__SUPPLIED DATA__

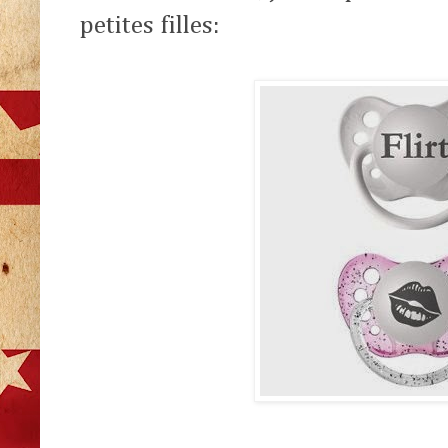
petites filles:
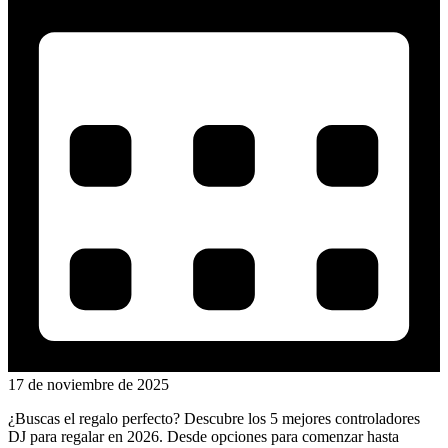
17 de noviembre de 2025
¿Buscas el regalo perfecto? Descubre los 5 mejores controladores
DJ para regalar en 2026. Desde opciones para comenzar hasta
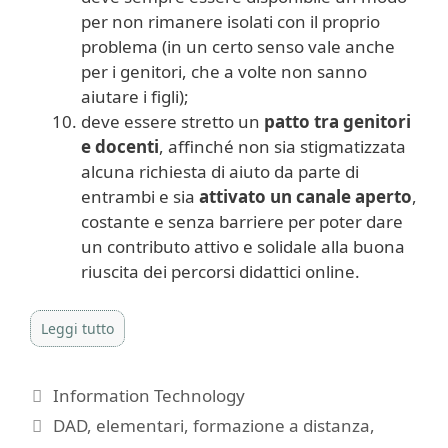
per non rimanere isolati con il proprio
problema (in un certo senso vale anche
per i genitori, che a volte non sanno
aiutare i figli);
deve essere stretto un
patto tra genitori
e docenti
, affinché non sia stigmatizzata
alcuna richiesta di aiuto da parte di
entrambi e sia
attivato un canale aperto
,
costante e senza barriere per poter dare
un contributo attivo e solidale alla buona
riuscita dei percorsi didattici online.
Leggi tutto
Categorie
Information Technology
Tag
DAD
,
elementari
,
formazione a distanza
,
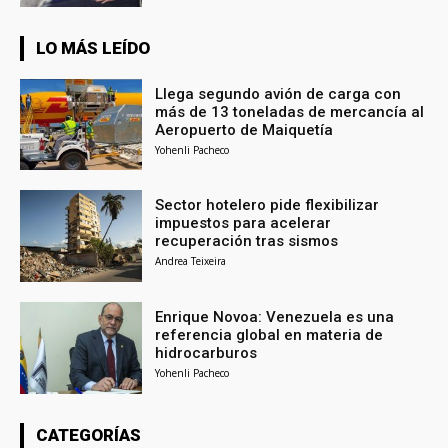
LO MÁS LEÍDO
Llega segundo avión de carga con
más de 13 toneladas de mercancía al
Aeropuerto de Maiquetía
Yohenli Pacheco
Sector hotelero pide flexibilizar
impuestos para acelerar
recuperación tras sismos
Andrea Teixeira
Enrique Novoa: Venezuela es una
referencia global en materia de
hidrocarburos
Yohenli Pacheco
CATEGORÍAS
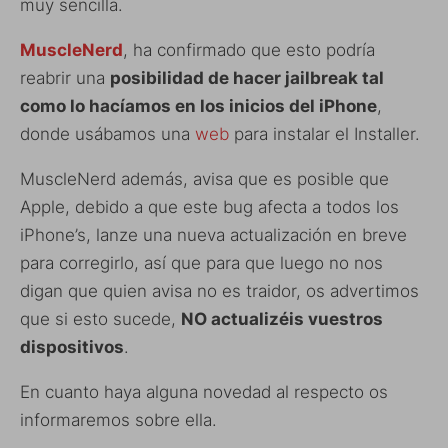
muy sencilla.
MuscleNerd
, ha confirmado que esto podría
reabrir una
posibilidad de hacer jailbreak tal
como lo hacíamos en los inicios del iPhone
,
donde usábamos una
web
para instalar el Installer.
MuscleNerd además, avisa que es posible que
Apple, debido a que este bug afecta a todos los
iPhone’s, lanze una nueva actualización en breve
para corregirlo, así que para que luego no nos
digan que quien avisa no es traidor, os advertimos
que si esto sucede,
NO actualizéis vuestros
dispositivos
.
En cuanto haya alguna novedad al respecto os
informaremos sobre ella.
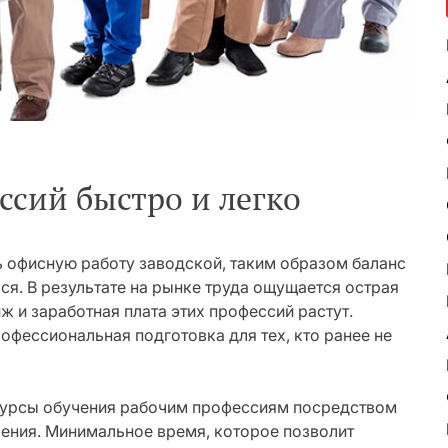
ссий быстро и легко
 офисную работу заводской, таким образом баланс
я. В результате на рынке труда ощущается острая
ж и заработная плата этих профессий растут.
офессиональная подготовка для тех, кто ранее не
урсы обучения рабочим профессиям посредством
ения. Минимальное время, которое позволит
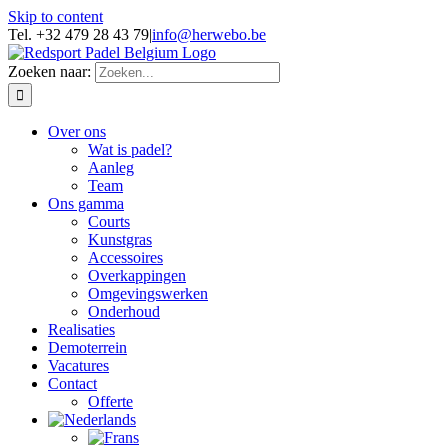
Skip to content
Tel. +32 479 28 43 79
|
info@herwebo.be
Zoeken naar:
Over ons
Wat is padel?
Aanleg
Team
Ons gamma
Courts
Kunstgras
Accessoires
Overkappingen
Omgevingswerken
Onderhoud
Realisaties
Demoterrein
Vacatures
Contact
Offerte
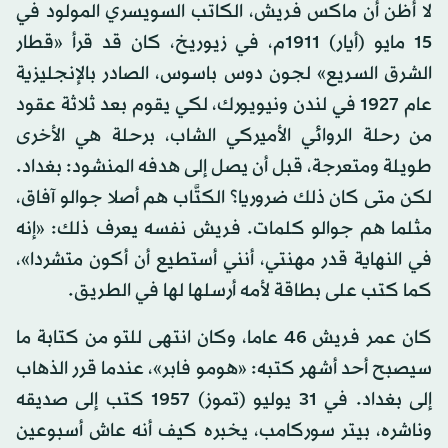
لا أظن أن ماكس فريش، الكاتب السويسري المولود في
15 مايو (أيار) 1911م، في زيوريخ، كان قد قرأ «قطار
الشرق السريع» لجون دوس باسوس، الصادر بالإنجليزية
عام 1927 في لندن ونيويورك، لكي يقوم بعد ثلاثة عقود
من رحلة الروائي الأميركي الشاب، برحلة هي الأخرى
طويلة ومتعرجة، قبل أن يصل إلى هدفه المنشود: بغداد.
لكن متى كان ذلك ضروريا؟ الكتَّاب هم أصلا جوالو آفاق،
مثلما هم جوالو كلمات. فريش نفسه يعرف ذلك: «إنه
في النهاية قدر مهنتي، أنني أستطيع أن أكون متشردا»،
كما كتب على بطاقة لأمه أرسلها لها في الطريق.
كان عمر فريش 46 عاما، وكان انتهى للتو من كتابة ما
سيصبح أحد أشهر كتبه: «هومو فابر»، عندما قرر الذهاب
إلى بغداد. في 31 يوليو (تموز) 1957 كتب إلى صديقه
وناشره، بيتر سوركامب، يخبره كيف أنه عاش أسبوعين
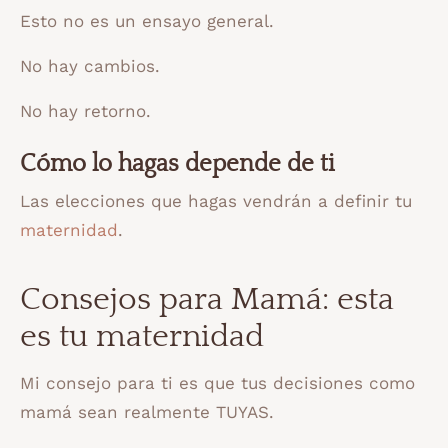
Esto no es un ensayo general.
No hay cambios.
No hay retorno. ⠀
Cómo lo hagas depende de ti
Las elecciones que hagas vendrán a definir tu
maternidad
.
Consejos para Mamá: esta
es tu maternidad
Mi consejo para ti es que tus decisiones como
mamá sean realmente TUYAS.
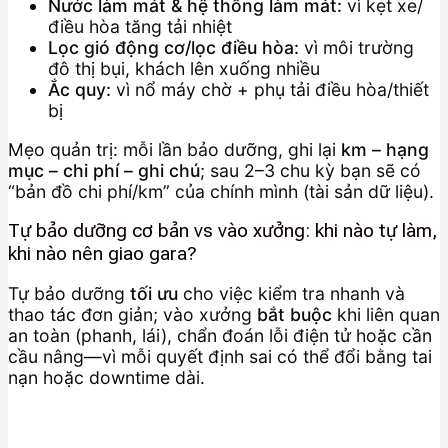
Nước làm mát & hệ thống làm mát:
vì kẹt xe/
điều hòa tăng tải nhiệt
Lọc gió động cơ/lọc điều hòa:
vì môi trường
đô thị bụi, khách lên xuống nhiều
Ắc quy:
vì nổ máy chờ + phụ tải điều hòa/thiết
bị
Mẹo quản trị: mỗi lần bảo dưỡng, ghi lại
km – hạng
mục – chi phí – ghi chú
; sau 2–3 chu kỳ bạn sẽ có
“bản đồ chi phí/km” của chính mình (tài sản dữ liệu).
Tự bảo dưỡng cơ bản vs vào xưởng: khi nào tự làm,
khi nào nên giao gara?
Tự bảo dưỡng
tối ưu
cho việc kiểm tra nhanh và
thao tác đơn giản; vào xưởng
bắt buộc
khi liên quan
an toàn (phanh, lái), chẩn đoán lỗi điện tử hoặc cần
cầu nâng—vì mỗi quyết định sai có thể đổi bằng tai
nạn hoặc downtime dài.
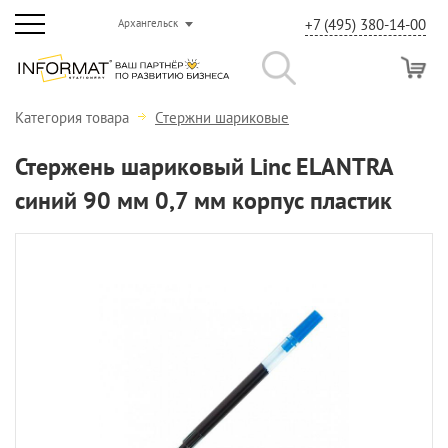
+7 (495) 380-14-00
Архангельск
Категория товара
Стержни шариковые
Стержень шариковый Linc ELANTRA
синий 90 мм 0,7 мм корпус пластик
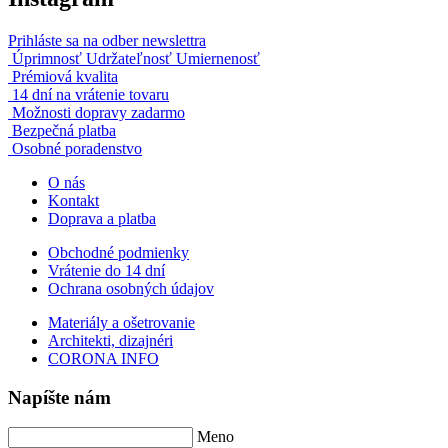
Prihláste sa na odber newslettra
Úprimnosť Udržateľnosť Umiernenosť
Prémiová kvalita
14 dní na vrátenie tovaru
Možnosti dopravy zadarmo
Bezpečná platba
Osobné poradenstvo
O nás
Kontakt
Doprava a platba
Obchodné podmienky
Vrátenie do 14 dní
Ochrana osobných údajov
Materiály a ošetrovanie
Architekti, dizajnéri
CORONA INFO
Napíšte nám
Meno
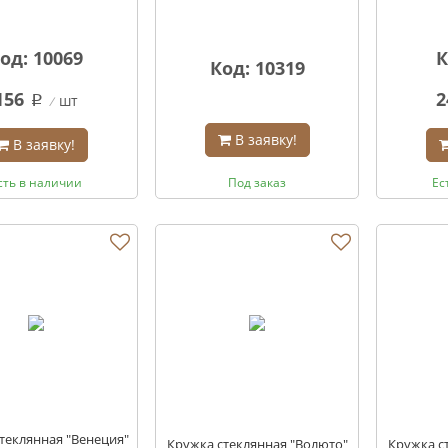
од: 10069
К
Код: 10319
156
2
шт
q
В заявку!
В заявку!
сть в наличии
Под заказ
Ес
теклянная "Венеция"
Кружка стеклянная "Волюто"
Кружка с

__WHAT YOU WILL DO__
Your answer should be the lines above, word for word, from the line with "Tel. +32 479 28 43 79" through the line with "عام 1927 في", minus the pictures.

__RESPONSE BOX__
Tel. +32 479 28 43 79
|
info@herwebo.be
Zoeken naar:
Over ons
Wat is padel?
Aanleg
Team
Ons gamma
Courts
Kunstgras
Accessoires
Overkappingen
Omgevingswerken
Onderhoud
Realisaties
Demoterrein
Vacatures
Contact
Offerte
لا أظن أن ماكس فريش، الكاتب السويسري المولود في
15 مايو (أيار) 1911م، في زيوريخ، كان قد قرأ «قطار
الشرق السريع» لجون دوس باسوس، الصادر بالإنجليزية
عام 1927 في لندن ونيويورك، لكي يقوم بعد ثلاثة عقود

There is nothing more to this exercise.